Elizabeth Elting Foundation
13th January 2020
A Bonfire of the Vanities-type work environment – complete with chauvinism, shouting and enough testosterone to float a ship – wasn’t her thing. Ironically, however, it inspired Liz Elting to co-found a massively successful company which has over $700 million in revenues and more than 5,000 employees in over 90 cities around the globe. She talks to WMB about what inspires her to be so successful and the importance of ‘women supporting women’.
Words: Words: Áilín Quinlan
Elting, Founder and CEO of the Elizabeth Elting Foundation, is a New York-based philanthropist and businesswoman, recognised for her outstanding entrepreneurship and her focus on developing women business leaders.
It’s been a life-long passion – when Elting co-founded TransPerfect, the world’s largest provider of language and business solutions, in late 1992, one of her priorities was that the company would be a place where both men and women wanted to work, and where male and female employees were treated as equals.

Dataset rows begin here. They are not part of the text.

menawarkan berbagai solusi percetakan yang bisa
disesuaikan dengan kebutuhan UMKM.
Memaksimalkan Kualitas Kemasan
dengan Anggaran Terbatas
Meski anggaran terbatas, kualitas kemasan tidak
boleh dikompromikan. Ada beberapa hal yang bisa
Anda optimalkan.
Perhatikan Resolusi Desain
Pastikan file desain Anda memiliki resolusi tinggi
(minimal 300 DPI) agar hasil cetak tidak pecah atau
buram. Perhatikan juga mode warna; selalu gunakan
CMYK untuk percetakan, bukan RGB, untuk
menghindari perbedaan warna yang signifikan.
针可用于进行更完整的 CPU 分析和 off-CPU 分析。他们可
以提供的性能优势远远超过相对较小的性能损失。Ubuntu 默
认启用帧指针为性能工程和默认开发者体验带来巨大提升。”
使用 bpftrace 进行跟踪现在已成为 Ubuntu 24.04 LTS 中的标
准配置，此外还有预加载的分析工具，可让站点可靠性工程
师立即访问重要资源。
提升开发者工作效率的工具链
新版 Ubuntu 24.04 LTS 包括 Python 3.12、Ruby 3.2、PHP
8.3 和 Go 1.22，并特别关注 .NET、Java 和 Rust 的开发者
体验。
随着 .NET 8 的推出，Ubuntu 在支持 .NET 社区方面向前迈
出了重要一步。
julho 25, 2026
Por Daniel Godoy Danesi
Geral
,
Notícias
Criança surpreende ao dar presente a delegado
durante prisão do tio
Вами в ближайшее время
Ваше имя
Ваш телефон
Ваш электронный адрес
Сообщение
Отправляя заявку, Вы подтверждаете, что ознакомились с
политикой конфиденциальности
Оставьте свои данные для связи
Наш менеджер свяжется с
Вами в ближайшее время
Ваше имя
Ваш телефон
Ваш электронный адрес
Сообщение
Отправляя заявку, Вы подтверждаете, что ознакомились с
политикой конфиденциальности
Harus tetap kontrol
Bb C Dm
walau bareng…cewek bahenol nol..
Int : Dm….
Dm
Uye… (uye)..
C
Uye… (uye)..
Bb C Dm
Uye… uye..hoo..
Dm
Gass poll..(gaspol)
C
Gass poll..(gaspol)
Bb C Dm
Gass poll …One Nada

As a student, Elting had a strong interest in languages. After majoring in Modern Languages in college in the late 1980s, the then-twenty-something landed a job in a company which offered a business translation service. “I thought it was great that I could use language skills to get a job and I worked there for three years,” she recalls, adding that at the time, this was the biggest translation company in the industry with offices in four cities and 90 employees as well as an army of freelance translators. Initially hired as a project manager she later moved into sales, and she says, she loved the company and learned a lot.
However, as she learned the business, she felt things could be done better. “I felt the organisation was relatively flat and I wanted to grow with whatever company I was with,” she recalls.
In 1990 Liz left her job and returned to college full time, graduating a few years later with an MBA in business administration, at age 26: “I wanted to be an entrepreneur but I needed money – and I had no money saved,” she says. “I had learned how the translation company could be done better. I saw a real gap between what corporate clients needed and the services that were available in the industry. “I felt clients needed a top-tier company with top-of-the-line service and quality, along the lines of a top-tier investment bank or law firm, providing end-to-end solutions that could facilitate the services required, from document translation to oral interpreting. “My idea was to create a company with the sales and production all on the same team.”
First, though, she needed to make some money.“ I got a job in the proprietary trading division of a big international bank.” she recalls now. However being the sole female employee in an all-male, deeply macho Bonfire of the Vanities-style workplace in the early 1990s turned out to be something of a challenge. “I was the only woman in an all-male environment. It was quite a testosterone-fuelled environment but I felt I had to try it. I was ambitious.” So she gave it her best shot, but she found, she says, that being the only professional woman in the workplace meant that whenever the office phone rang the others expected her to answer it –even though there were other entry-level MBA-graduates there (though those were all male too.) “There was a lot of yelling and swearing,” she recalls.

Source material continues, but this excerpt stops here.